Die Auswirkungen nach der Einführung der “Tessera del Tifoso”, die zum Kauf von Tickets für die Spiele der italienischen Profiligen berechtigt, sind erschreckend. Jene Fankarte ist das Lieblingsspielzeug des italienischen Innenministers und sollte für mehr Sicherheit in italienischen Fußballstadien sorgen. Ziel war es “Rowdies” aus den Stadien zu entfernen und an deren Stelle fröhliche Familien zu sehen. Auf die Familien wartet man heute noch, die Besucherzahlen in den baufälligen Arenen des Stiefels sinken derweil weiter. Fanden Spiele früher oft vor ausverkauftem Haus mit teilweise bis zu 80.000 Zuschauern statt, verlieren sich heute nur noch ein Bruchteil derer in den Stadien. Die einst so prachtvollen Kurven sind ein Schatten ihrer selbst und auf den Tribünen herrscht gähnende Leere.

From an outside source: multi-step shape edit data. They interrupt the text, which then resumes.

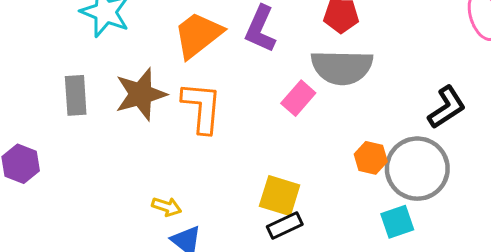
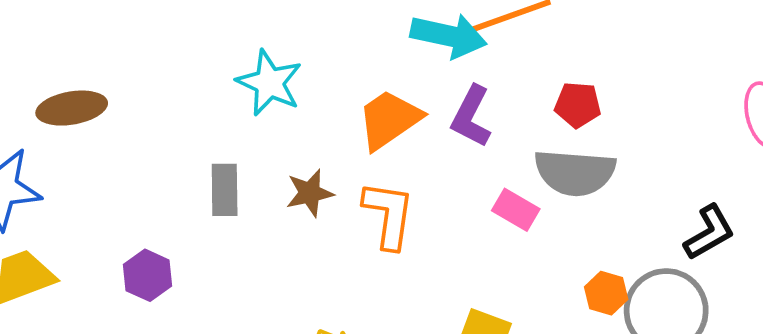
brown star: (141, 94) -> (310, 193), size x0.7
pink rectangle: (298, 98) -> (516, 210), turned 76

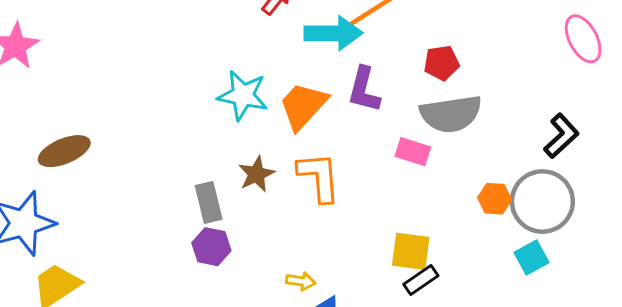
cyan star: (269, 83) -> (243, 95), moved
gray rectangle: (225, 190) -> (209, 202), moved
purple hexagon: (147, 275) -> (211, 247), moved

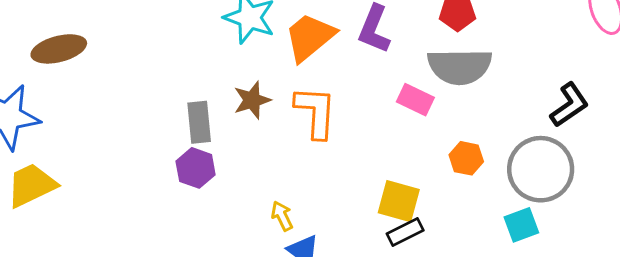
orange hexagon: (495, 199) -> (466, 158), moved
yellow arrow: (301, 281) -> (282, 216), turned -132

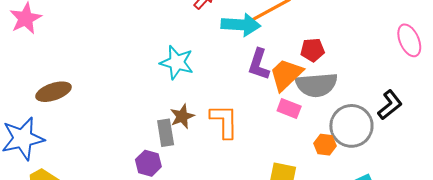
orange trapezoid: (310, 37) -> (286, 75), moved
gray rectangle: (199, 122) -> (166, 133), moved
gray circle: (541, 169) -> (351, 126), moved

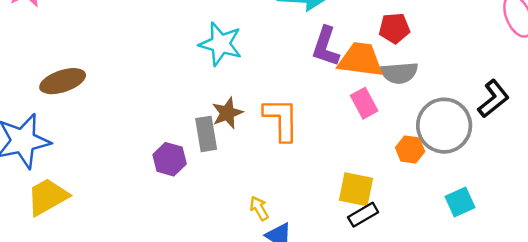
orange trapezoid: (286, 75) -> (361, 60), turned 51
gray semicircle: (316, 85) -> (399, 73), size x0.7
pink rectangle: (289, 109) -> (364, 103), turned 40
purple hexagon: (148, 163) -> (170, 159), moved

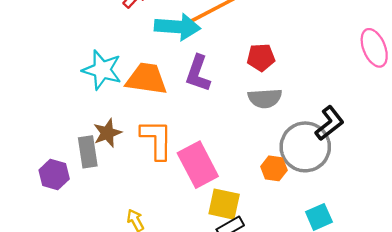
orange trapezoid: (361, 60) -> (147, 79), moved
black L-shape: (493, 99) -> (330, 123), moved
pink rectangle: (364, 103) -> (198, 165), moved, size x1.6

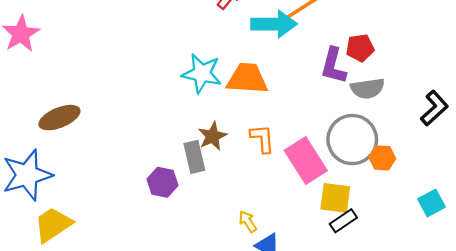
purple L-shape: (198, 73) -> (333, 66), moved
orange L-shape: (157, 139) -> (262, 139), size x0.7
gray circle: (305, 147) -> (352, 140), moved

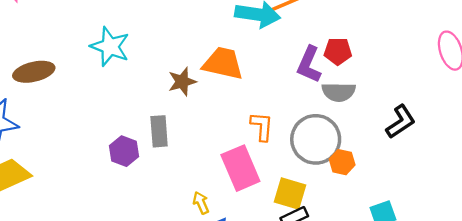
cyan star: (202, 73) -> (110, 47), moved
brown star: (212, 136) -> (182, 82), moved
orange L-shape: (262, 139) -> (262, 126), moved
pink rectangle: (306, 160) -> (240, 168), moved

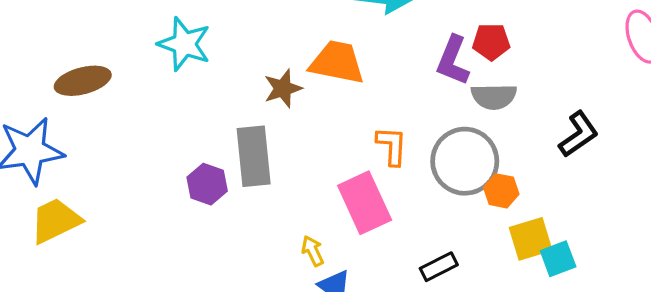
gray rectangle: (159, 131) -> (254, 156), size x1.4
yellow square: (290, 194) -> (531, 239), moved, turned -32

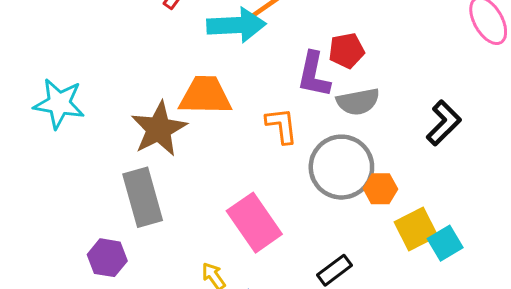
brown star: (283, 88) -> (159, 129), size x1.5
orange L-shape: (392, 146) -> (282, 126), moved
purple hexagon: (207, 184) -> (107, 258), moved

Nur einer von vielen, vielen interessanten Themenblöcken, die uns der Italien-Kenner Kai Tippmann am vergangenen Samstag im Stadioneck12 näher brachte. Der Betreiber des Blogs altravita.com ging aber noch weiter in die Tiefe und plauderte über die italienische Gesellschaft mit all ihren Macken und auch Vorzügen, über die dubiose Schaffensweise der Justiz und Exekutive und vieles mehr. Politik und Modebewusstsein in den italienischen Kurven war ebenso Thema, wie die klaren Strukturen und Hierarchien der dortigen Szenen. Die vielfältigen Fragen aus der Zuhörerschaft im proppevollen Stadioneck zeigten deutlich, dass das “Mutterland der Ultras” bis heute nichts von seiner Faszination verloren hat.
Zuvor hatte Kai noch einige Passagen aus dem von ihm übersetzten Buch “Il Teppista – Der Rowdy” vorgetragen, die Lebensgeschichte eines Mitbegründers der “Viking”, bis heute bestehende Ultragruppierung der Nordkurve des San Siro-Stadions. Natürlich ließ er es sich ebenfalls nicht nehmen beim anschließenden Spiel gegen Schalke mit uns in der Kurve zu stehen und im Anschluss daran noch zum lockeren Plausch ins Stadioneck einzukehren. Daraus entstand übrigens dieser Blog-Eintrag am Folgetag, den wir wärmstens empfehlen.